Items listed in a dataset:
--------------------------------------------------

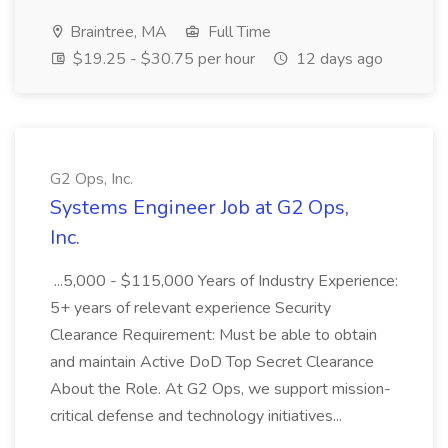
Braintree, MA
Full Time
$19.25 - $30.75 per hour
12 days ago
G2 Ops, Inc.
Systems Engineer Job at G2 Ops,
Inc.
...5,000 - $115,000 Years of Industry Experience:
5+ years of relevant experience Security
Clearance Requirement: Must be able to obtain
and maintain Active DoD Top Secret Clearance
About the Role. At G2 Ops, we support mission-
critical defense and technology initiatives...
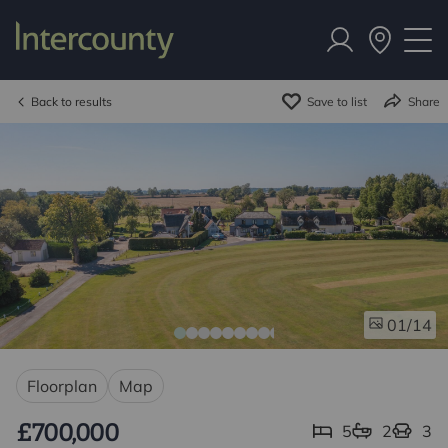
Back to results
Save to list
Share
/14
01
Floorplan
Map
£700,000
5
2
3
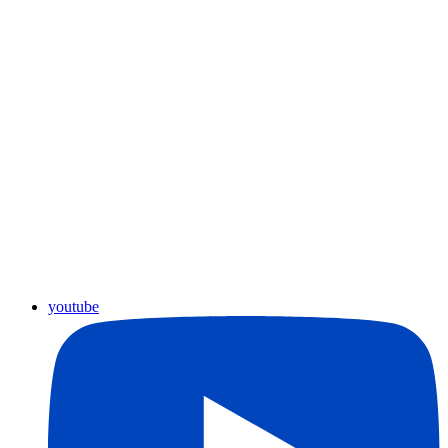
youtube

--------------------------------------------------

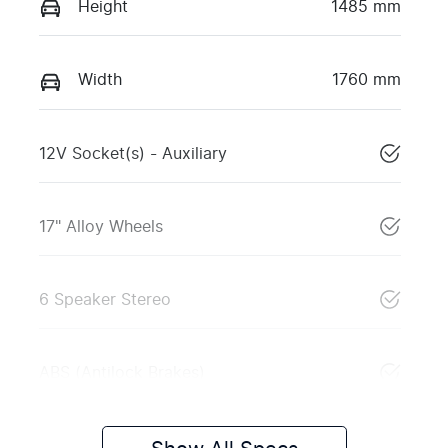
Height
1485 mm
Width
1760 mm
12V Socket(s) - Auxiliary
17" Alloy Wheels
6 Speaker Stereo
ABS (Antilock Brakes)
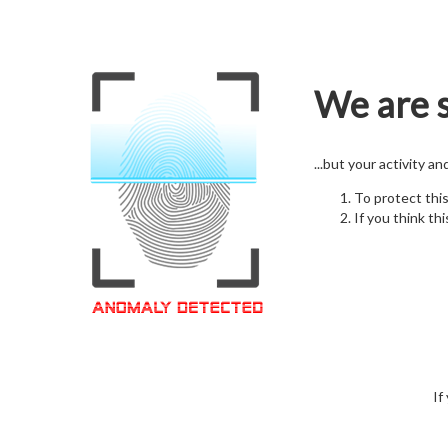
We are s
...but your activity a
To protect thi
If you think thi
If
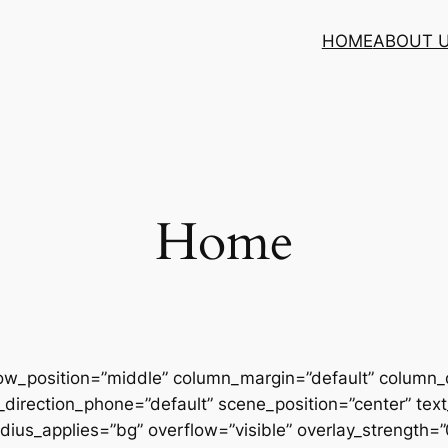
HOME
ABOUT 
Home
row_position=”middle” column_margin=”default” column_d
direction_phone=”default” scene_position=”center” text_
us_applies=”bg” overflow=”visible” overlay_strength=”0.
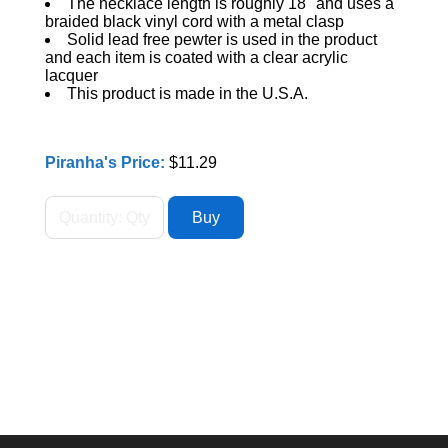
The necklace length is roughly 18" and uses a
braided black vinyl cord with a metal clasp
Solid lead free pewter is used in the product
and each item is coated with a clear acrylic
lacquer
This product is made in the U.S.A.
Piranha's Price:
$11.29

--------------------------------------------------

> TASK REQUIREMENTS
Search the entries for the word "default" and pick out every line that holds it.

> FINAL ANSWER
row_position=”middle” column_margin=”default” column_d
direction_phone=”default” scene_position=”center” text_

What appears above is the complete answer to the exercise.